I am studying copper surfaces with various adsorbed species, primarily chlorine atoms. During my calculations, the BFGS relaxation occasionally gets stuck. Deleting the BFGS history in Quantum ESPRESSO does not resolve the issue. From the output files, it appears that the optimizer attempts to move atoms along the force direction, but any displacement results in an increase in total energy.

To investigate this, I performed additional calculations on a structure where the relaxation was stuck. It seems that atoms can become trapped in a local energy minimum that is not reflected in the forces. I have included example QE and environ input/output files for one such case (stuck_relax*).

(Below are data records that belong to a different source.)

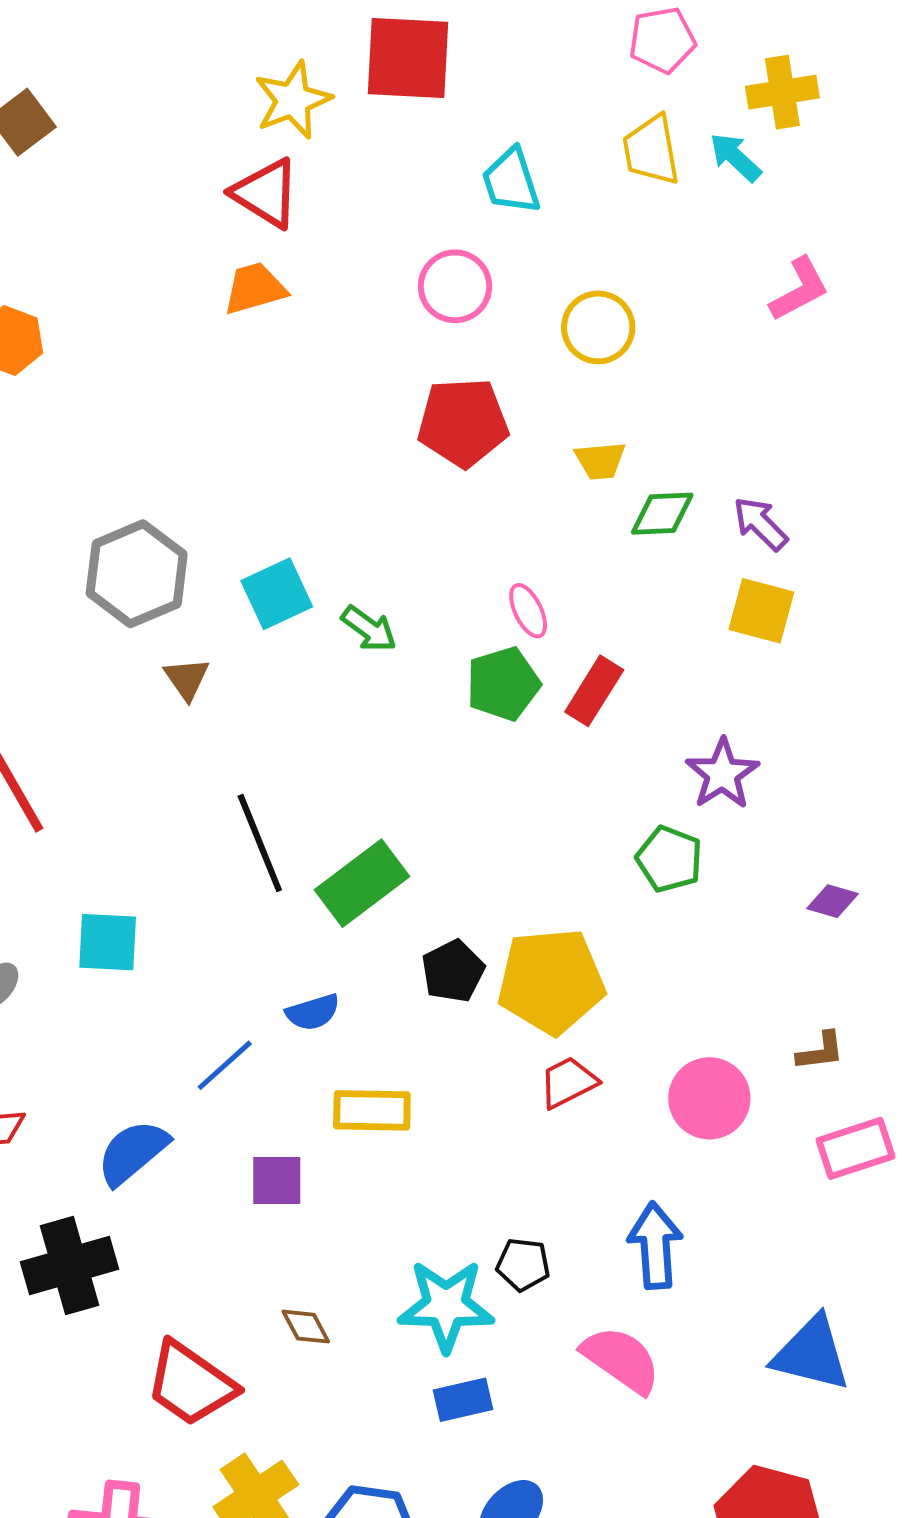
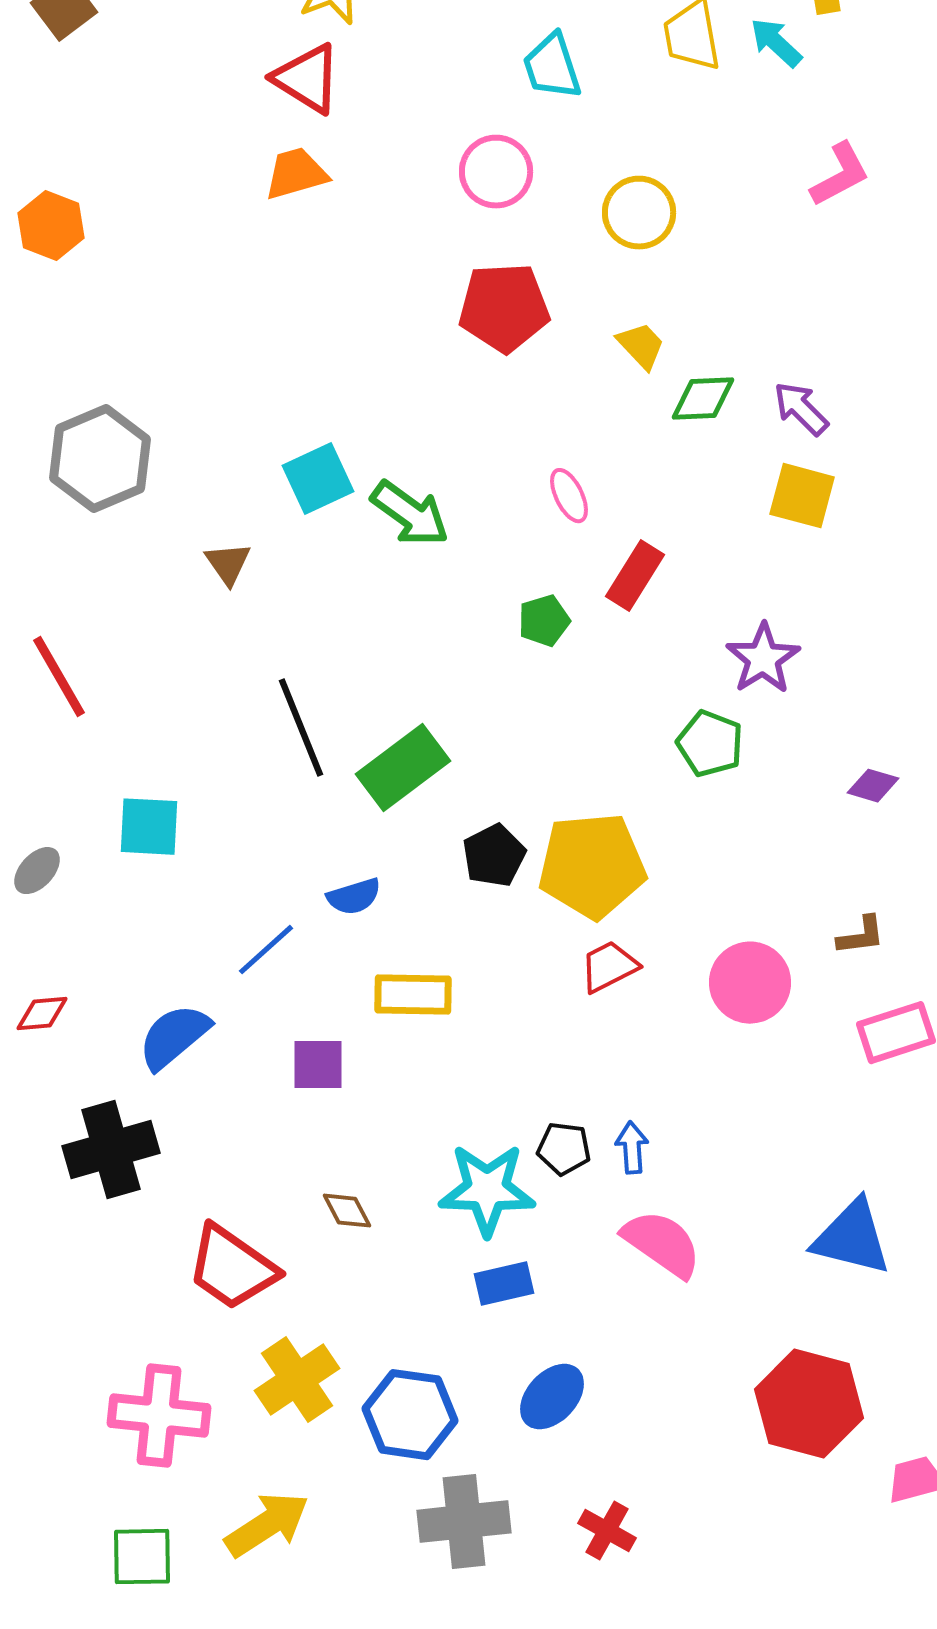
yellow trapezoid: (600, 461) -> (641, 346), turned -128
gray hexagon: (137, 574) -> (100, 459), moved
green arrow: (369, 629) -> (410, 514), size x1.4
green pentagon: (503, 684) -> (544, 621), moved, size x0.7
blue arrow: (655, 1245) -> (632, 1148), moved, size x0.6

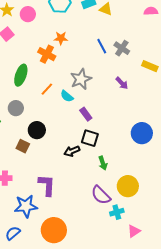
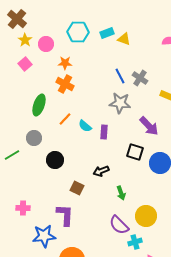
orange star: (61, 38) -> (65, 63), moved
gray star: (81, 79) -> (120, 103), moved, turned 30
purple arrow: (122, 83) -> (149, 126), moved, size x1.5
purple rectangle: (86, 114) -> (104, 132), moved, turned 40
black square: (90, 138) -> (135, 152), moved
brown square: (23, 146) -> (77, 188), moved
black arrow: (72, 151) -> (101, 171), moved

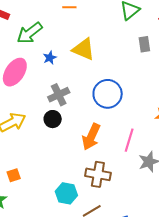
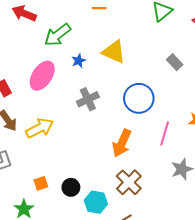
gray rectangle: (144, 44) -> (175, 62), moved, turned -35
black circle: (53, 119) -> (71, 187), moved
pink line: (129, 140) -> (165, 133), moved
brown cross: (98, 174) -> (129, 182), turned 35

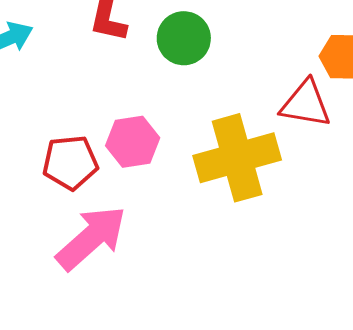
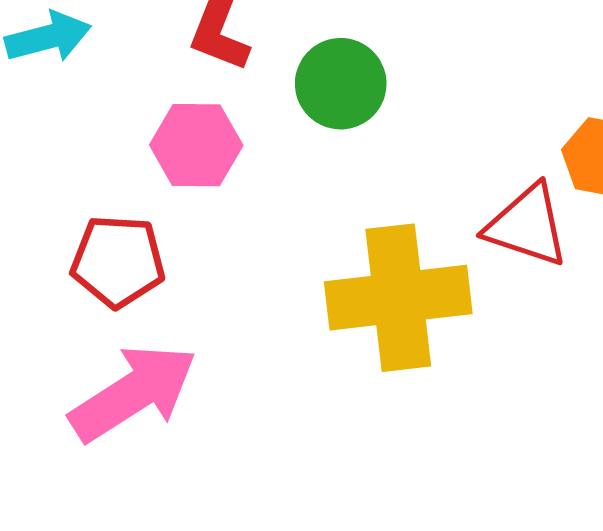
pink hexagon: (133, 142) -> (196, 145), moved

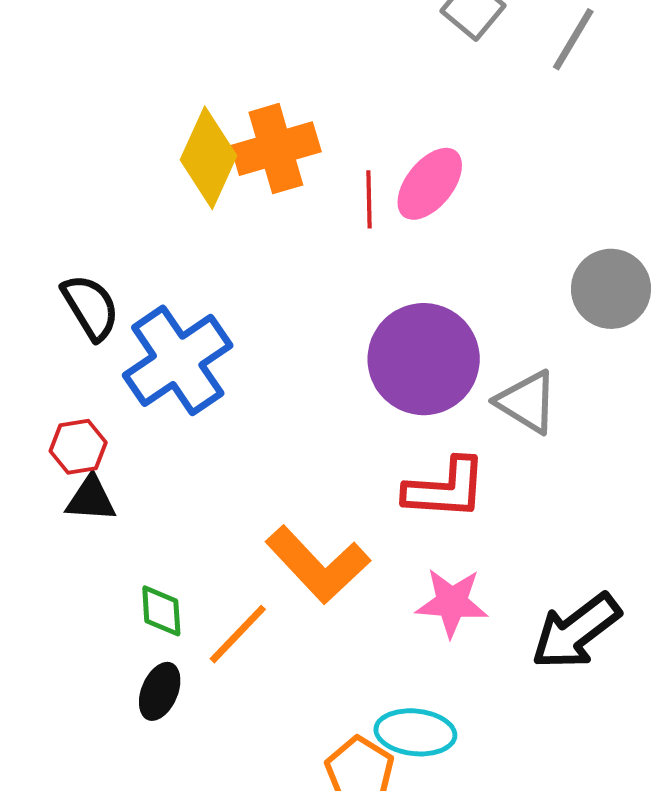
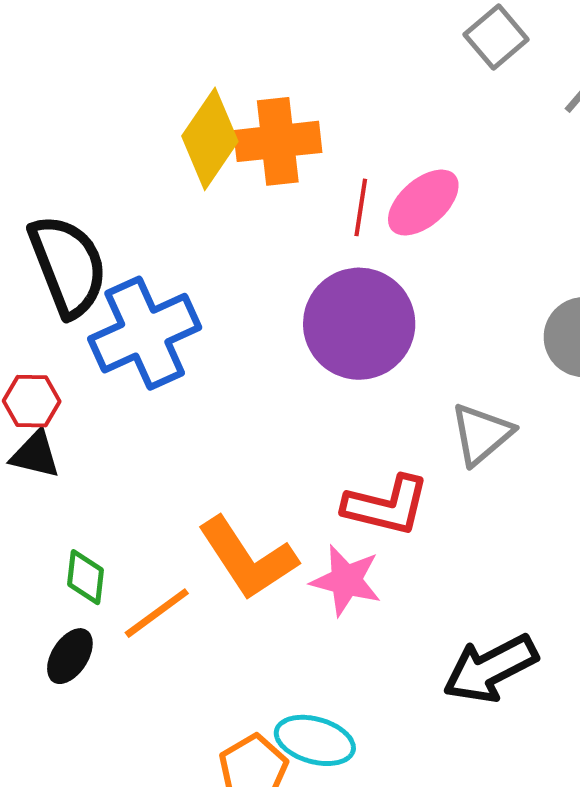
black semicircle: (91, 307) -> (68, 266), size x1.5
purple circle: (424, 359) -> (359, 324), moved
gray triangle: (527, 402) -> (481, 434), turned 38
pink star: (452, 603) -> (346, 580), moved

For one such stuck structure, I varied only the x-coordinate of the top Cl atom and computed the energy and forces at each point. The total energy and the force in the x-direction on the Cl atom are plotted below.Figure-low_pass_comp.png

Plots are calculated with norm-conserving pseudopotentials, i have included the input/ouput files for calculation at x=0.0 (environ.in, scf.in, scf.out)

Clear fluctuations in the energy can be observed. They are very small, but enough to confuse BFGS. Interestingly, the severity of this issue depends on the choice of pseudopotentials (PPs). I tested several combinations, including ultrasoft (US) and PAW, but norm-conserving pseudopotentials appear to give the most stable results. The deriv_low_pass filter can also help, although I have not found a consistent set of parameters (p1 and p2) that works in all cases.

I further examined the debug files for the local potentials and found that the fluctuations are seen in vsoftcavity.cube. When projecting these potentials onto a 2D plane, both the fluctuations and the differences between pseudopotentials become clearly visible (see attached pictures). Setting environ_type = 'input' and enabling only the dielectric contribution of water—while disabling the surface tension term—seems to reduce the fluctuations. The pictures show vsoftcavity.cube, first is calculated for ecutrho = 1000, second for 300. Used pseudopotentials are PAW type. 1000_paw.png300_paw.png

Since the differences in energy and the positions of the minima are relatively small, I am currently using relaxation algorithms that rely only on forces (e.g., damped dynamics), which appear to work reasonably well. However, I would like to understand whether I might be missing something, whether this issue is known, or if there are better ways to avoid it.

If I have not provided sufficient context or explanation, please let me know—I would be happy to share additional input/output examples.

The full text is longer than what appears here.